Now that we are into February we can leave the high expectations and unfulfilled promises behind or, like me, you can leave them in the spare room and shut the door! I’m referring to three baskets of photographs that I had hoped to put in albums in January. When I shared this thought with my Mum she told me I had high hopes. She only got her albums sorted three years ago and it’s a long time since she had little ones under her feet! Perhaps I’ll make a stab at it in Fun February.
I call it that because February has to be the quirkiest month of the year. The month starts off with a ramble in the fields for rushes to make our St Bridget’s Cross. “So that’s what rushes are for,” said the little five year old trotting after me one February. I smiled, nodded my head and agreed. I couldn’t think of any other purpose a rush had and ever since viewed February as the month that tips its hat to the humble rush, thanks to the St. Bridget’s creativity. After playing and showing off our rush crosses we put them on display and settle for a bit before every other television advertisement contains the word ‘love’ or a suggestion to the holiday most referred to as Valentine’s day when happy couples get all loved up, significant females can milk it big time and hold the guys in their life ransom for his love, his wallet and anything else they fancy in the jewellery store. I’m not sure how successful they will be in these recessionary times but it’s worth a try. It’s amazing what love can do even when you’re broke! Damage usually. Either you go broke by showing your love (in the shape of a 9 carat) or get hit over the head with a mobile and suffer the cold treatment that will probably last until spring.
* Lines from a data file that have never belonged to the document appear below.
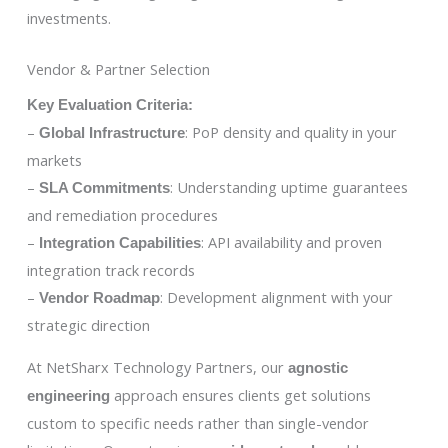
investments.
Vendor & Partner Selection
Key Evaluation Criteria:
–
: PoP density and quality in your
Global Infrastructure
markets
–
: Understanding uptime guarantees
SLA Commitments
and remediation procedures
–
: API availability and proven
Integration Capabilities
integration track records
–
: Development alignment with your
Vendor Roadmap
strategic direction
At NetSharx Technology Partners, our
agnostic
approach ensures clients get solutions
engineering
custom to specific needs rather than single-vendor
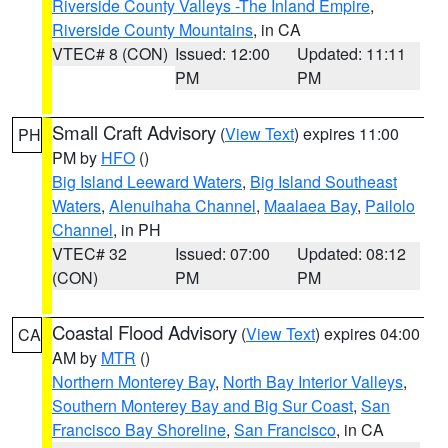
Riverside County Valleys -The Inland Empire
,
Riverside County Mountains
, in CA
VTEC# 8 (CON)
Issued: 12:00
Updated: 11:11
PM
PM
Small Craft Advisory
(
View Text
) expires 11:00
PH
PM by
HFO
()
Big Island Leeward Waters
,
Big Island Southeast
Waters
,
Alenuihaha Channel
,
Maalaea Bay
,
Pailolo
Channel
, in PH
VTEC# 32
Issued: 07:00
Updated: 08:12
(CON)
PM
PM
Coastal Flood Advisory
(
View Text
) expires 04:00
CA
AM by
MTR
()
Northern Monterey Bay
,
North Bay Interior Valleys
,
Southern Monterey Bay and Big Sur Coast
,
San
Francisco Bay Shoreline
,
San Francisco
, in CA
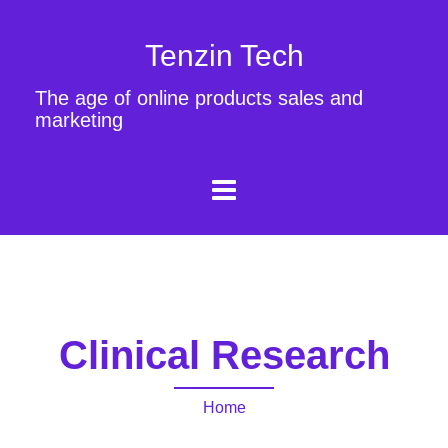
Tenzin Tech
The age of online products sales and
marketing
Clinical Research
Home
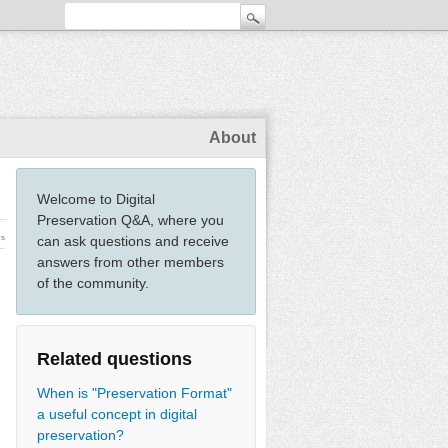
About
Welcome to Digital
Preservation Q&A, where you
ws
can ask questions and receive
answers from other members
of the community.
Related questions
When is "Preservation Format"
a useful concept in digital
preservation?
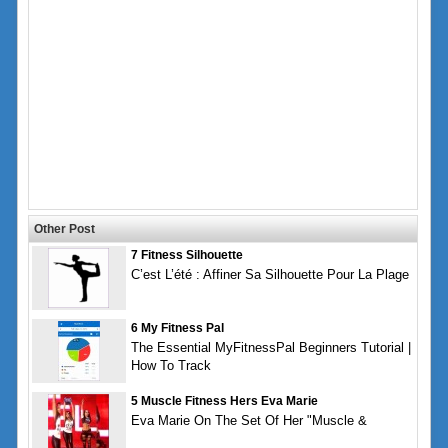
Other Post
7 Fitness Silhouette
C’est L’été : Affiner Sa Silhouette Pour La Plage
6 My Fitness Pal
The Essential MyFitnessPal Beginners Tutorial |
How To Track
5 Muscle Fitness Hers Eva Marie
Eva Marie On The Set Of Her "Muscle &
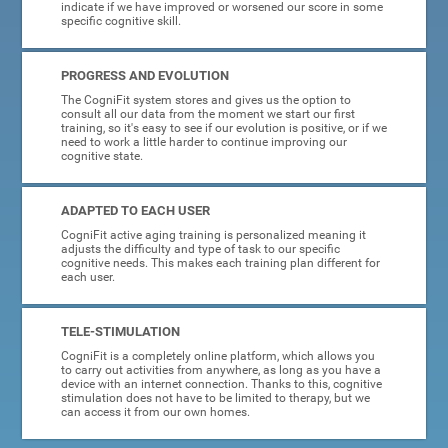
indicate if we have improved or worsened our score in some
specific cognitive skill.
PROGRESS AND EVOLUTION
The CogniFit system stores and gives us the option to
consult all our data from the moment we start our first
training, so it's easy to see if our evolution is positive, or if we
need to work a little harder to continue improving our
cognitive state.
ADAPTED TO EACH USER
CogniFit active aging training is personalized meaning it
adjusts the difficulty and type of task to our specific
cognitive needs. This makes each training plan different for
each user.
TELE-STIMULATION
CogniFit is a completely online platform, which allows you
to carry out activities from anywhere, as long as you have a
device with an internet connection. Thanks to this, cognitive
stimulation does not have to be limited to therapy, but we
can access it from our own homes.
Valentine’s Day is not only for teenage crushes and established couples any longer. It has also become known in more recent times as Single Awareness Day or SAD in an attempt to celebrate anti Valentine’s Day as not everyone is tied to the hip and reminded by pink and red hearts and fluffy overpriced things that they are loved. Still, if you are female and have forgotten to get yourself a boyfriend by the 14th, listen up. You are in luck because this year you get a second stab at the cherry. This February you can head hunt potential suitors right up on to the 29th. It’s a woman’s prerogative so get your leap year proposals prepared and set your sights on the ‘one’ fast.
Children and teachers also love February. They are no sooner back to school but they land themselves a full weeks holiday called a mid-term break. So, all in all, there is some strange goings on in February but mostly fun things to bring us into mad march. Oh. I nearly forgot! People born in February are without a doubt the warmest, smartest, and funniest set of people. Of course I’m bias since I am one of the fortunate few to have a birthday in February to brighten up the month. If you don’t have a birthday this month, don’t worry, as sure as there is hair on a goat, it’s coming.